Exciting stuff. I will inevitably do this with 2012. But of course, there was more to my year than how much homework my children did or didn’t have. Fantastic moments that were sandwiched in between orthodontic appointments and marinating pork tenderloin. Some of them involved amazing friends and family members, while others were found in quieter times within the pages of a book or in the stillness of the forest. It’s not an exhaustive list, but here are a few highlights of my 2012:

  • It was a year of real estate: I didn’t move mountains, but I moved our family to a new neighborhood. A simple sentence that explains six months of headaches. Not so much a highlight as much as an achievement, but let’s not quibble over details.
  • I found wisdom, epiphanies, and triumphs in stories – too many books to list, but The Dovekeepers, When God Was a Rabbit, The History of Love, and Cloudstreet were a few of my favorite reads.

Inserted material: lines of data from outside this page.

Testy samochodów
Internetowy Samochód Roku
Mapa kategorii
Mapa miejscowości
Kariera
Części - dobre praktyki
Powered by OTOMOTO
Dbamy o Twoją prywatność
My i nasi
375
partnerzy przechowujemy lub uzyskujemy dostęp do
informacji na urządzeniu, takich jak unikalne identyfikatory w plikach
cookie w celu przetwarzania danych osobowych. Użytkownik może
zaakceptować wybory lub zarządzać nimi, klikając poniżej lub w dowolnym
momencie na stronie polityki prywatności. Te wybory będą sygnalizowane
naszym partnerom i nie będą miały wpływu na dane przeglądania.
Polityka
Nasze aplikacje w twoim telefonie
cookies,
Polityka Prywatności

  • The wise powers at Lululemon advise me to do something everyday that scares you. I did one thing in 2012: I sent my rough draft of my novel to an editor. It took 364 days to work up to it, in my defense.
  • What’s a year without a soundtrack? If using the stereo of my youth, I’d have worn out the needle playing Bon Iver, Hey Rosetta, Edward Sharpe and the Magnetic Zeroes, and Kathleen Edwards over and over again, but luckily the digital versions are showing no signs of wear. The concert of the year easily goes to The Lumineers, who lit up the Vogue theater like no band I’ve seen.
  • I started swimming with a masters group. In my first week I swam more lengths of the pool than I had my entire life. And I’m old, so you do the math.
  • We vacationed in beautiful paradises, both near and far, but 2012 will go down as the year that I finally went to the city that Frank Sinatra crooned about. The one that is the setting for so many movies, books, and reality television shows that I felt like I knew it like the freckles on my daughters nose. I had to resist the urge to tell my cabbie to take Atlantic Avenue rather than the Long Island Expressway to get to JFK. It was weird.

There. It’s recorded for posterity – moments of magic amongst the mundane – these assorted flickers of joy help to distinguish my 2012 from the thousands of carrots I’ve peeled. They may pale in comparison to watching my children grow into astonishingly astute beings, but these moments, purely mine, help me to appreciate my little shooting stars even more.